Re-positioning supply chain
The foregoing discussion leads us to two important aspects of repositioning supply chain as the effective enterprise connector. The first relates to developing the required supply chain competencies through educational and career options. There is need to develop supply chain educational stream on par with other established streams such as financial management, operations management or marketing management. It should also be developed as a multi-domain skill set with blending together of technology and non-technology subjects, and quantitative and behavioural subjects. Contract management and business development should be part of the essential toolkit in the supply chain program. The second relates to providing the appropriate career options, from foundational careers to rotational careers across all the functions of supply chain such as sourcing, vendor development, purchase, production, production planning and inventory control (PPIC), scheduling, warehouse management, supply, distribution, logistics and delivery, eventually leading on to the top job as the head of supply chain, and even to higher positions thereafter.
The re-positioned role of supply chain would be one of developing a total organizational ecosystem of all the vendors and input providers who understand and support the value chain of the organization with ownership and oneness so that the firm and its stakeholders can participate in the combined prosperity.

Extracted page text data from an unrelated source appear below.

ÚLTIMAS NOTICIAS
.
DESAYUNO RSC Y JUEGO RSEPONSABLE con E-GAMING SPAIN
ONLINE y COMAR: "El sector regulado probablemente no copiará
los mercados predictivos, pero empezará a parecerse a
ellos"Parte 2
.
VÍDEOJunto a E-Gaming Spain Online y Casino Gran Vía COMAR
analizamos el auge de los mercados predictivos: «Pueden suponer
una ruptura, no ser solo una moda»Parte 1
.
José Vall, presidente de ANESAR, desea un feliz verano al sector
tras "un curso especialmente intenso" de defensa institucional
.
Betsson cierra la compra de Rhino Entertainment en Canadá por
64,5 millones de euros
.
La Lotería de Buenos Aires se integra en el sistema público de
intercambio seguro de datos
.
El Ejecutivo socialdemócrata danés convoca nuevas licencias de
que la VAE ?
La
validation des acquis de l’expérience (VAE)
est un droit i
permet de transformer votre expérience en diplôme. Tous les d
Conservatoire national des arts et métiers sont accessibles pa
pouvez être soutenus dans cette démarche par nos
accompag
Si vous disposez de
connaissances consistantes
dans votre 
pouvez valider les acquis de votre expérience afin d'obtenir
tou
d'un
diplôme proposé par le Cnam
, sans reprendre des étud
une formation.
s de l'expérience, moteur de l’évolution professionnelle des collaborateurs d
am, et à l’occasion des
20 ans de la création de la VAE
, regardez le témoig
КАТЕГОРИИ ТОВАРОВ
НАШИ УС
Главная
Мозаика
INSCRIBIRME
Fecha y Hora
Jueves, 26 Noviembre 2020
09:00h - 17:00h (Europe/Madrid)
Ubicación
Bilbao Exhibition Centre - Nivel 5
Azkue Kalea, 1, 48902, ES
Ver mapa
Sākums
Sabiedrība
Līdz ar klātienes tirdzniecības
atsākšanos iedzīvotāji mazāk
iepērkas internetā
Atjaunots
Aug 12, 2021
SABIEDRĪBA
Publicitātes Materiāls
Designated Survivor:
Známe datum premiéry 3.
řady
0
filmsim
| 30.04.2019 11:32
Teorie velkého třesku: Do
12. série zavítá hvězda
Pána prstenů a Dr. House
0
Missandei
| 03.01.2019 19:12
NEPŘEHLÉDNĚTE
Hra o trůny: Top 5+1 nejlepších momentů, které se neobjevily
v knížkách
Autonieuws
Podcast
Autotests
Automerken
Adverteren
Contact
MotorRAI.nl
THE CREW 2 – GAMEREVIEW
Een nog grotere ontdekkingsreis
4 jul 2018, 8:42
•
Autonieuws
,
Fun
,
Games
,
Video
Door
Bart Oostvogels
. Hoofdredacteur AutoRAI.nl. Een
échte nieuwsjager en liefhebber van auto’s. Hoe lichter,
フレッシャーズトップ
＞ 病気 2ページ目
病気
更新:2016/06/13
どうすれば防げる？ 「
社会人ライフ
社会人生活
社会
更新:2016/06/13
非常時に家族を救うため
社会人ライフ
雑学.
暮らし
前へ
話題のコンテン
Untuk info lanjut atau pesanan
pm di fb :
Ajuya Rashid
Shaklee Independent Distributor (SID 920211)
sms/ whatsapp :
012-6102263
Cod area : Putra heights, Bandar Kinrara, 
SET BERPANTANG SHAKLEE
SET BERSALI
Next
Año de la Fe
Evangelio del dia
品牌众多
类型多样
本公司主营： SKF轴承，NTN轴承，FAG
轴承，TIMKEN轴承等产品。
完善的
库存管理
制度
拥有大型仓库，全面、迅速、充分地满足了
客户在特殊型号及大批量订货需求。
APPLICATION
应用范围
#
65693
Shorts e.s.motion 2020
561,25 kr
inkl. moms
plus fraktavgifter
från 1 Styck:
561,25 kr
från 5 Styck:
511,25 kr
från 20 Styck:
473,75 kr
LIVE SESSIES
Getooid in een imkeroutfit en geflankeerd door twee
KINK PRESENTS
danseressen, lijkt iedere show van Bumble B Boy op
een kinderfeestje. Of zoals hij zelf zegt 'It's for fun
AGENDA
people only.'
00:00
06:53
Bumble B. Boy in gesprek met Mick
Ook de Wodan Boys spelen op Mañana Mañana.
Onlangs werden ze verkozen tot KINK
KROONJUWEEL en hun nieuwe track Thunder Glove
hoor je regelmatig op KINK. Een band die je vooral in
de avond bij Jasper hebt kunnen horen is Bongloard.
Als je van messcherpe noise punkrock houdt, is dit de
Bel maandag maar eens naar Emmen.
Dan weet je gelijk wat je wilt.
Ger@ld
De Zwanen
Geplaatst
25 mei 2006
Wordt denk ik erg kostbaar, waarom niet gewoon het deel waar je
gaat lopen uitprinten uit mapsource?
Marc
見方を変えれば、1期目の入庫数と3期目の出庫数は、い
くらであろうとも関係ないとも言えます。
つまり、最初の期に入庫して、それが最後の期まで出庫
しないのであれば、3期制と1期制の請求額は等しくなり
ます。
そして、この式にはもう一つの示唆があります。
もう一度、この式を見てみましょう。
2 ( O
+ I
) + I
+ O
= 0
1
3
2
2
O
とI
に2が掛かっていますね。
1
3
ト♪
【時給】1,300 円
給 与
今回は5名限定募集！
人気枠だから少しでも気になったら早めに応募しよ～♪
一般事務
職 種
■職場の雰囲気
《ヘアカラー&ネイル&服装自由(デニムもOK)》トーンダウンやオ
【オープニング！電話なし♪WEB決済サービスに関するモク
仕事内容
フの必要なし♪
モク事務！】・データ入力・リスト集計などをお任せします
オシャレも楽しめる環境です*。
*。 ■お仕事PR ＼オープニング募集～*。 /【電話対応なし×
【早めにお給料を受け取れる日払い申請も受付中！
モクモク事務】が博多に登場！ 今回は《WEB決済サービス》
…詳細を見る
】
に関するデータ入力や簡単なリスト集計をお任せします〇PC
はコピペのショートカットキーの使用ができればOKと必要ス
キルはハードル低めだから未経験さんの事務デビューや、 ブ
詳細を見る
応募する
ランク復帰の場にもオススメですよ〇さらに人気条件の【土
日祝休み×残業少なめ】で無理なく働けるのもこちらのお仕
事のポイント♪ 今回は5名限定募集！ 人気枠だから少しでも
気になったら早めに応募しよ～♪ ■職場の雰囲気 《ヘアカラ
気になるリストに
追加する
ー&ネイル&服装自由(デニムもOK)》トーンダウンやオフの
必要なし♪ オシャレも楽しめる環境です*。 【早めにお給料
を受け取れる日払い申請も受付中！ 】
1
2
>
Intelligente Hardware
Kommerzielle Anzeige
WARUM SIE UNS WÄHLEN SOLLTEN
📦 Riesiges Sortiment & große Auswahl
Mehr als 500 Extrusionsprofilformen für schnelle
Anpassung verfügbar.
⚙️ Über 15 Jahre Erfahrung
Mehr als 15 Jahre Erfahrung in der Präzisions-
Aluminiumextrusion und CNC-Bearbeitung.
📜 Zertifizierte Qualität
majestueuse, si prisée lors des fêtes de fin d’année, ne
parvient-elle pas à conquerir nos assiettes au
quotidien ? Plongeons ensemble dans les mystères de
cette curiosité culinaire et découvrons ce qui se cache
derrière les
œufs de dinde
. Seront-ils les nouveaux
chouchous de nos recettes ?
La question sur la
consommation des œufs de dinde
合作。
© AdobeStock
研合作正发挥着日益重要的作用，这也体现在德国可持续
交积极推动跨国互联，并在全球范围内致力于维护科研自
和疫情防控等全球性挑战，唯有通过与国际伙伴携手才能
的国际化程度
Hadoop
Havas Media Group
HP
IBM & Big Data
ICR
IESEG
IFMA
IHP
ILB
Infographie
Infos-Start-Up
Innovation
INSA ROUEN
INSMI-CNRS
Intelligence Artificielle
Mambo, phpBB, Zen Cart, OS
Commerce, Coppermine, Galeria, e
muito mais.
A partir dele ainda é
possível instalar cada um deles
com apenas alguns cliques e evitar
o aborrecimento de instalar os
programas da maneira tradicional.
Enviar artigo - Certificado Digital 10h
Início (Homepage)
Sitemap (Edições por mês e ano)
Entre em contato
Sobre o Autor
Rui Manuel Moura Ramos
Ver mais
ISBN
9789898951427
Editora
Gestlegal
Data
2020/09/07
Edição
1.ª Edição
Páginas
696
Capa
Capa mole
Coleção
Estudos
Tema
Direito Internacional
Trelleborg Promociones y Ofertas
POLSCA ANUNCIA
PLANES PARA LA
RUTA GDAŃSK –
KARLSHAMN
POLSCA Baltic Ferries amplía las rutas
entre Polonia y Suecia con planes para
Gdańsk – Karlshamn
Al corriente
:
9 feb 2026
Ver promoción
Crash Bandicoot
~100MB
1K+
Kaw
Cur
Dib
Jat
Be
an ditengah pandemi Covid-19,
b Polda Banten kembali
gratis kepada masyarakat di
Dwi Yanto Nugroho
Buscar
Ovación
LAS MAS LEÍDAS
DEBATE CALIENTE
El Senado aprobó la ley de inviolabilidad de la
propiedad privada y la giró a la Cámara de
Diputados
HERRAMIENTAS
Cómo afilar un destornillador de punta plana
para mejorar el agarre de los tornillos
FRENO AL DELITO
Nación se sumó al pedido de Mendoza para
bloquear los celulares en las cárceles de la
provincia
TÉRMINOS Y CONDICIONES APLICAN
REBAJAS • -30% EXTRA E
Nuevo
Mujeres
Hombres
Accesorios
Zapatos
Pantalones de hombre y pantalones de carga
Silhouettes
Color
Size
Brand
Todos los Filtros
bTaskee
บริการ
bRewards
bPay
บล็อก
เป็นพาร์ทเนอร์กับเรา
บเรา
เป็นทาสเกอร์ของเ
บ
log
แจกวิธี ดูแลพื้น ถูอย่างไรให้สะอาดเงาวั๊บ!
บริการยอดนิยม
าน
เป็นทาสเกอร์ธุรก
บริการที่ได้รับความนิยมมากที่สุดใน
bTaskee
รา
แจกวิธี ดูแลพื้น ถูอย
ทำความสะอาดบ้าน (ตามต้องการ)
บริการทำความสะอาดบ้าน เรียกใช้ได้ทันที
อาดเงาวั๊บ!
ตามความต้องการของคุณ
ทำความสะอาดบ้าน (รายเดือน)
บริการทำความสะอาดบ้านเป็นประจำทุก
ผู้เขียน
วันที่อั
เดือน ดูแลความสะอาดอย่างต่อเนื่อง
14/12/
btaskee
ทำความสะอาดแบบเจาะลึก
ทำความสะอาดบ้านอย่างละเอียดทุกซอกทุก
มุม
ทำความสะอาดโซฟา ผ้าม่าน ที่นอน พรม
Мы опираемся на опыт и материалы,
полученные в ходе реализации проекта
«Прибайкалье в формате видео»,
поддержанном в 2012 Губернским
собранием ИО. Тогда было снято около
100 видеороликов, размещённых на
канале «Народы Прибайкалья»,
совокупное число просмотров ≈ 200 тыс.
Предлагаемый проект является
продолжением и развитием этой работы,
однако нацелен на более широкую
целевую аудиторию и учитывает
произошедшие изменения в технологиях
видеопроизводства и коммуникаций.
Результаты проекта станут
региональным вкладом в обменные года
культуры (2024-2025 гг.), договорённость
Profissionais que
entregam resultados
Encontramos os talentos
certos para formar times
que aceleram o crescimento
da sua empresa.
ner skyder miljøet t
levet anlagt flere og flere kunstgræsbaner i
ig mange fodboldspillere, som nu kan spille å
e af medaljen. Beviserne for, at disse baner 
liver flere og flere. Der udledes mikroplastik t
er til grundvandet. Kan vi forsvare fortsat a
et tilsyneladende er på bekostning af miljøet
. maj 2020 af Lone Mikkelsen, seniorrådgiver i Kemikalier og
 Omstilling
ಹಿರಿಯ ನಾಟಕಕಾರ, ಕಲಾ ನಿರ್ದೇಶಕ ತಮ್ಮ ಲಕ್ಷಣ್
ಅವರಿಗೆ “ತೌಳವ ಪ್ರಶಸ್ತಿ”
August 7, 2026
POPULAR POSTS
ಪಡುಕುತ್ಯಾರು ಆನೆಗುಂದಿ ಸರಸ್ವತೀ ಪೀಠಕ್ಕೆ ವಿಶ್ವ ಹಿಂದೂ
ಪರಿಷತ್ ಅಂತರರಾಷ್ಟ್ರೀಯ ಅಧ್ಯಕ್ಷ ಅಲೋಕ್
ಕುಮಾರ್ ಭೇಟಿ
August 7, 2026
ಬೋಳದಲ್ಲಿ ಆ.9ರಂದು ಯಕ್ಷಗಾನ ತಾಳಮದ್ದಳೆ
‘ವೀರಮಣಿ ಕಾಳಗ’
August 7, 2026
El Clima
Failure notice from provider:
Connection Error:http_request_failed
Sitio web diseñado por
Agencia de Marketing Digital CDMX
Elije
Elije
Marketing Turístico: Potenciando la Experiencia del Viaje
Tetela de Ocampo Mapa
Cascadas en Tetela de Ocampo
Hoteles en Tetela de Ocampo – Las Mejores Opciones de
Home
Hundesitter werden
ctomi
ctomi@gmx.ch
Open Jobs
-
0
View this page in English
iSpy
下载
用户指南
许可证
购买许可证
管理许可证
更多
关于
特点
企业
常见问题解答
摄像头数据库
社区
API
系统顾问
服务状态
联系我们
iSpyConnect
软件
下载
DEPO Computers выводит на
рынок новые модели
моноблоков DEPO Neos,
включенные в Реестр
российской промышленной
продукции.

The head of supply chain in this re-positioned supply chain function would be a strategic leader who understands the techno-commercial needs of the firm but also the various vendor firms who provide the inputs and deliver the outputs. He or she would also be a leader of balance who understands the benefits of scale economics but also recognizes the need for risk mitigation, both through demand and supply assurance to and from the vendors. Though not much known in the global strategy literature, the eco system of India’s leading commercial vehicle manufacturers, Ashok Leyland and Tata Motors, with pervasive component manufacturing and logistics groups such as TVS is a great proof of how integrated supply chain is not merely a transient conceptual vision but a durable practical accomplishment. It is time that management institutions and leading corporations appreciate the need for re-positioning supply chain as a leading new age integrative discipline.